Bye Bye Bookstore (Mea Culpa)


I love bookstores. Also, record stores, art supply stores, just about any kind of store where creative work defines the merchandise.

And, I’ve been fortunate because there are three good independent bookstores less than a half-hour from my home: one in the county seat, one in a town dominated by tourists, and one in a university town that’s also an easy drive (plus, several more that sell used books).

Unfortunately, this month, we’re losing the neighborhood bookstore that’s just five minutes from home. They didn’t make it. They cite e-books, internet bookstores, and the nearby Barnes & Noble (the nearby Borders closed a few years ago). The economics confuse me. Maybe you can make sense of it all.

My family buys a lot of books: probably 40 or 50 books each year. We buy more books, for personal use, than anybody we know. Assume 50 books at $20 per book, and that’s $1,000 in retail business per year. I would be proud to say that we’ve bought all of them from our local independent booksellers, but I can’t say that because it’s not the truth. It would be fair to say that we’ve bought about 1/4 of those books while traveling (we especially like Toadstool Bookshop in New Hampshire, for example), and half of them online because of the convenience, price, or quick delivery. The other 1/4, we probably buy locally.

One good example: a biography of the old superstar, Will Rogers, priced at $24.95 in paperback from a local bookstore, available for $16.47 from Amazon (with free shipping). We’re smart consumers–we saved $8.48 because we bought from Amazon. In a year, we make this decision maybe 20 times, so maybe we save $200 per year by buying this way.
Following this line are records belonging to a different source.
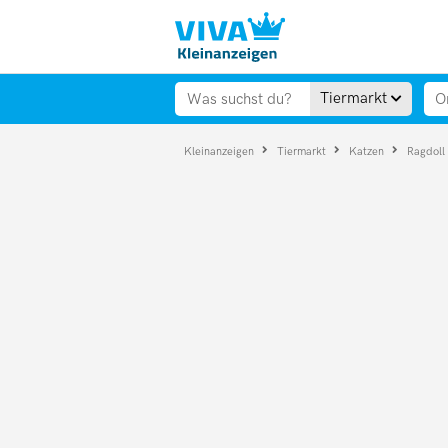
Tiermarkt
Kleinanzeigen
Tiermarkt
Katzen
Ragdoll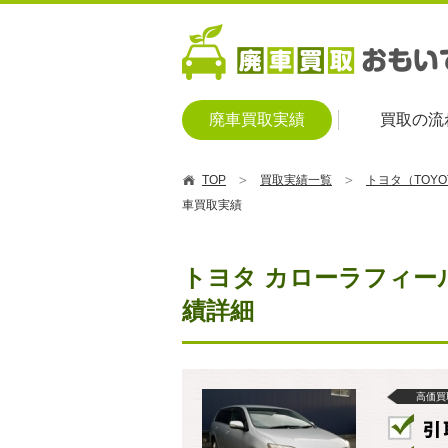
廃車買取実績
買取の流
TOP
買取実績一覧
トヨタ（TOY
車買取実績
トヨタ カローラフィールダ
績詳細
高価買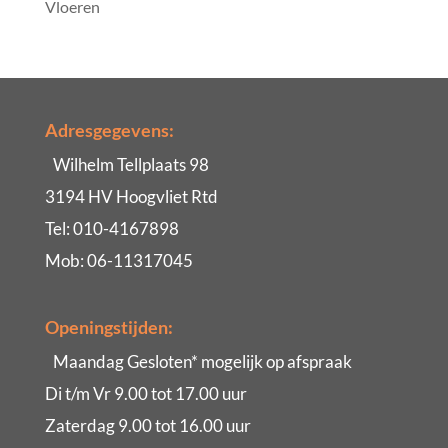
Vloeren
Adresgegevens:
Wilhelm Tellplaats 98
3194 HV Hoogvliet Rtd
Tel: 010-4167898
Mob: 06-11317045
Openingstijden:
Maandag Gesloten* mogelijk op afspraak
Di t/m Vr 9.00 tot 17.00 uur
Zaterdag 9.00 tot 16.00 uur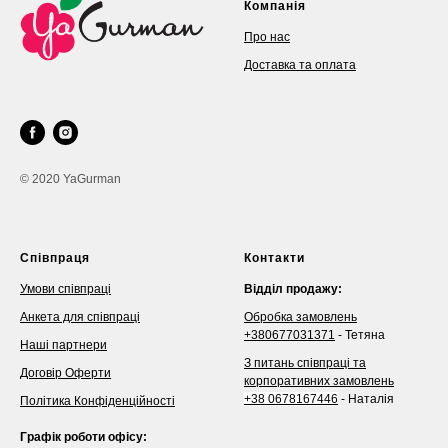
Компанія
Про нас
Доставка та оплата
© 2020 YaGurman
Співпраця
Контакти
Умови співпраці
Відділ продажу:
Анкета для співпраці
Обробка замовлень
+380677031371
- Тетяна
Наші партнери
З питань співпраці та
Договір Оферти
корпоративних замовлень
+38 0678167446
- Наталія
Політика Конфіденційності
Графік роботи офісу: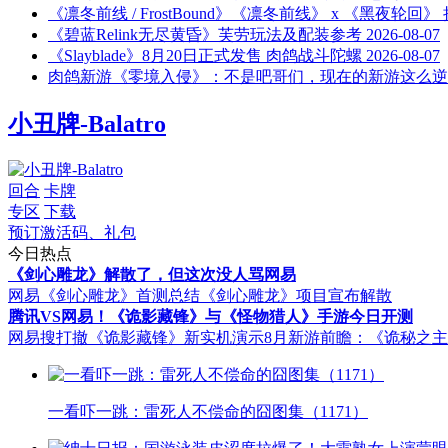
《凛冬前线 / FrostBound》《凛冬前线》 x 《黑夜轮
《碧蓝Relink无尽黄昏》芙劳玩法及配装参考
2026-08-07
《Slayblade》8月20日正式发售 肉鸽战斗陀螺
2026-08-07
肉鸽新游《零境入侵》：不是吧哥们，现在的新游这么逆
小丑牌-Balatro
回合
卡牌
专区
下载
预订激活码、礼包
今日热点
《剑心雕龙》解散了，但这次没人骂网易
网易《剑心雕龙》首测总结
《剑心雕龙》项目宣布解散
腾讯VS网易！《诡影藏锋》与《怪物猎人》手游今日开测
网易搜打撤《诡影藏锋》新实机演示
8月新游前瞻：《诡秘之
一看吓一跳：雷死人不偿命的囧图集（1171）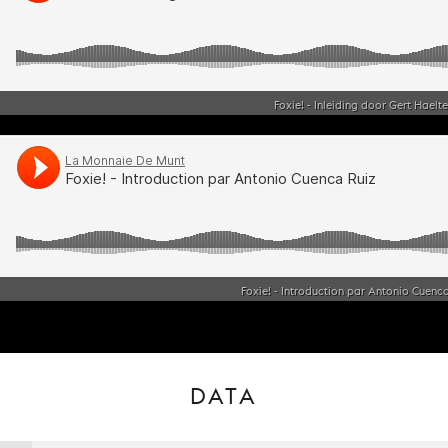
Foxie! - Inleiding door Gert Hae
Foxie! - Introduction par Antonio Cuen
DATA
As I said, we’re smart consumers.

But we’re stupid citizens. Our extra $200 per year matters to a local bookseller. If 100 customers paid the higher price instead of saving the money, that’s an additional $20,000 per year for the local bookseller. If 1,000 customers, the additional revenue nears a quarter-million dollars.

So here we are, all of us, the book lovers and the book consumers, happily saving money by shopping late at night and taking advantage of super saver shipping and the deep inventory that online booksellers provide… all the while forgetting about our neighbor, the small business person, who is spending every late night trying to figure out how to keep the local bookstore’s doors open.

When I think about this, I feel stupid. As I said, I really like bookstores, but just this morning, I ordered two books from Amazon, and I saved $7.33 on one of them and $15.78 on the other. This afternoon, I thought about visiting my local bookstore, the one that has been five minutes away from my house for the past few years.

It was closed.

I feel foolish. Why didn’t I do more to keep a community institution in place?